Darüberhinaus kann es auch sinnvoll sein, ein Package unter mehreren Lizenzen zu veröffentlichen. Ein Beispiel hierfür ist cryptography/LICENSE.

GitHub#

Auf GitHub könnt ihr Euch eine Open Source-Lizenz in eurem Repository erstellen lassen.

  1. Geht zur Hauptseite eures Repository.

  2. Klickt auf Create new file und gebt anschließend als Dateiname LICENSE oder LICENSE.md ein.

  3. Anschließend könnt ihr rechts neben dem Feld für den Dateinamen auf Choose a license template klicken.

  4. Nun könnt ihr die für euer Repository passende Open Source-Lizenz auswählen.

  5. Ihr werdet nun zu zusätzlichen Angaben aufgefordert, sofern die gewählte Lizenz dies erfordert.

  6. Nachdem ihr eine Commit-Message angegeben habt, z.B. Add license, könnt ihr auf Commit new file klicken.

Falls ihr in eurem Repository bereits eine /LICENSE-Datei hinzugefügt habt, verwendet GitHub licensee um die Datei mit einer kurzen Liste von Open-Source-Lizenzen abzugleichen. Falls GitHub die Lizenz eures Repository nicht erkennen kann, enthält es möglicherweise mehrere Lizenzen oder ist zu komplex. Überlegt Euch dann, ob ihr die Lizenz vereinfachen könnt, z.B. indem ihr Komplexität in die /README-Datei auslagert.

Umgekehrt könnt ihr auf GitHub auch nach Repositories mit bestimmten Lizenzen oder Lizenzfamilien suchen. Eine Übersicht über die Lizenz-Schlüsswlwörter erhaltet ihr in Searching GitHub by license type.
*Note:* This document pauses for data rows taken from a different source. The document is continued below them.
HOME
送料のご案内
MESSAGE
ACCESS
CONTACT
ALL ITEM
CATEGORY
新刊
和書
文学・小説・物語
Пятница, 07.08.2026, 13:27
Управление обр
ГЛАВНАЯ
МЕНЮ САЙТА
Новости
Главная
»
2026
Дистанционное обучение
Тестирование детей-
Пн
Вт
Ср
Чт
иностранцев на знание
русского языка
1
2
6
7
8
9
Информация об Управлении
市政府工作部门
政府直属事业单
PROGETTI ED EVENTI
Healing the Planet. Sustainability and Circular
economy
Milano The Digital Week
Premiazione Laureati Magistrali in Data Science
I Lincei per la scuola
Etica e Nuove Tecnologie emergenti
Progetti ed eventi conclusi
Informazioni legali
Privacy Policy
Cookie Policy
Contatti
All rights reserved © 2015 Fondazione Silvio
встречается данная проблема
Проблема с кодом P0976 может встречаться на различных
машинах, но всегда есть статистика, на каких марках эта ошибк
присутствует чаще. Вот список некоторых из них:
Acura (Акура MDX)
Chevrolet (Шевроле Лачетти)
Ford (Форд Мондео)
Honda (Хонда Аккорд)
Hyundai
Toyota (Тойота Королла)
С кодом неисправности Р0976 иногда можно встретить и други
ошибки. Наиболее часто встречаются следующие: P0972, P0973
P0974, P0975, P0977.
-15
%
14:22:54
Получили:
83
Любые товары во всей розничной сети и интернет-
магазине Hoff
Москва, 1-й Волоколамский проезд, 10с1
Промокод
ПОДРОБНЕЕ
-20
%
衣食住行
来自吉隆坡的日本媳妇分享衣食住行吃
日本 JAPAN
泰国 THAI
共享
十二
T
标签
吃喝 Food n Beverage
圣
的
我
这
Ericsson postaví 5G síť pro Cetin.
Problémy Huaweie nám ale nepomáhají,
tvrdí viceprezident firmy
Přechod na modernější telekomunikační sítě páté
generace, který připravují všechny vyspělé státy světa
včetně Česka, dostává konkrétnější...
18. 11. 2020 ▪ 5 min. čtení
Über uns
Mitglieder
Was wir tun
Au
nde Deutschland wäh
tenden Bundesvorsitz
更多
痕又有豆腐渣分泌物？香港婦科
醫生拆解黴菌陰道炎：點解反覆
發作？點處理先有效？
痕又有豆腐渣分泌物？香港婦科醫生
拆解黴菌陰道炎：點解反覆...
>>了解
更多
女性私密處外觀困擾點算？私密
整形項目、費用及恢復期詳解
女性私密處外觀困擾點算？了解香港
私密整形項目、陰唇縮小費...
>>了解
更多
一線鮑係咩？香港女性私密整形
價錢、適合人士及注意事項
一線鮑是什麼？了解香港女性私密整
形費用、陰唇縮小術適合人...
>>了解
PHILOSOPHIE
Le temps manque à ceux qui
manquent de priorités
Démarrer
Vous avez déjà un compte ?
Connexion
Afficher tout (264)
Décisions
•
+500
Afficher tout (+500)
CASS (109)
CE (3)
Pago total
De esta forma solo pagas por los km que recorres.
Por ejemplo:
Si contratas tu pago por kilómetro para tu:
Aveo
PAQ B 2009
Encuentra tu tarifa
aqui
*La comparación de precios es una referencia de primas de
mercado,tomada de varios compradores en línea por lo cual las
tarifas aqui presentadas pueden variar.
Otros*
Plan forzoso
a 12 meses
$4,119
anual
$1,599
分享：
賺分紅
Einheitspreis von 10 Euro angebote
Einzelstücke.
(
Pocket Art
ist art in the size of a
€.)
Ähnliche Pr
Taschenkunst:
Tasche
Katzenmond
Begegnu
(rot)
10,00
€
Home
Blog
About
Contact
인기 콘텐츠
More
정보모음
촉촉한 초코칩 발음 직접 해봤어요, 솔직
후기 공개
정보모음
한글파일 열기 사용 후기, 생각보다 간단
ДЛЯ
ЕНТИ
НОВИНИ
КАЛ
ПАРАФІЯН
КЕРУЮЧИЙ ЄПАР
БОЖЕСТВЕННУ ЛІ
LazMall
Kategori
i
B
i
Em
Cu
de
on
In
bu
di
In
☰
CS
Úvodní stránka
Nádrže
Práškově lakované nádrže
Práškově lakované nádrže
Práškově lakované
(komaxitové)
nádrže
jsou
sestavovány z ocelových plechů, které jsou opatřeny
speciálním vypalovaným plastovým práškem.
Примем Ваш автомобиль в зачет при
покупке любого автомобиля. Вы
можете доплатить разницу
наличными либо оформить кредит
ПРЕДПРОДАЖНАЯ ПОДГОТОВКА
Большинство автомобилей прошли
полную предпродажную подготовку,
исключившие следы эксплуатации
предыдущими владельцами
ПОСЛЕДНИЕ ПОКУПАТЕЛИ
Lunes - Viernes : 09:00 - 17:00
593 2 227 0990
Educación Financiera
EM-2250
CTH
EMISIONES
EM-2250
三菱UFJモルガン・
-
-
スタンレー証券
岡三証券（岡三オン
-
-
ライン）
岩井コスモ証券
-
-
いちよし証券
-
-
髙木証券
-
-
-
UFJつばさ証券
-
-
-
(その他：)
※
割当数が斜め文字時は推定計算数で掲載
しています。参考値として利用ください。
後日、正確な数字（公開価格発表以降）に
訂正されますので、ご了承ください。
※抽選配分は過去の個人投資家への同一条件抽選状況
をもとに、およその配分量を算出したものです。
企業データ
Schließlich könnt ihr euch von Shields.io ein License-Badge generieren lassen, das ihr z.B. auf eurer README-Datei einbinden könnt, z.B.

|License|

.. |License| image:: https://img.shields.io/github/license/veit/jupyter-tutorial.svg
   :target: https://github.com/veit/jupyter-tutorial/blob/main/LICENSE

License

Standardformat für die Lizenzierung#

SPDX steht für Software Package Data Exchange und definiert eine standardisierte Methode zum Austausch von Urheberrechts- und Lizenzinformationen zwischen Projekten und Personen. Die passenden SPDX-Identifier könnt ihr aus der SPDX License List auswählen und dann in den Kopf eurer Lizenzdateien eintragen:

# SPDX-FileCopyrightText: [year] [copyright holder] <[email address]>
#
# SPDX-License-Identifier: [identifier]

Konformität überprüfen#

REUSE wurde von der Free Software Foundation Europe (FSFE) initiiert, um die Lizenzierung freier Software-Projekte zu erleichtern. Das REUSE tool überprüft Lizenzen und unterstützt Euch bei der Einhaltung der Lizenzkonformität. Mit der REUSE API könnt ihr Euch auch ein dynamisches Compliance-Badge generieren:

REUSE-compliant Badge

CI-Workflow#

Ihr könnt REUSE einfach in euren Continuous Integration-Workflow integrieren, z.B. für GitLab in der .gitlab-ci.yml-Datei mit:

reuse:
  image:
    name: fsfe/reuse:latest
    entrypoint: [""]
  script:
    - reuse lint

Alternativen#

ClearlyDefined

Es sammelt und zeigt Informationen über die Lizenzierungs- und Urheberrechtssituation eines Software-Projekts an

OpenChain

Es empfiehlt REUSE als eine Komponente, um die Klarheit der Lizenz- und Urheberrechtssituation zu verbessern, stellt jedoch höhere Anforderungen, um eine vollständige Konformität zu erreichen.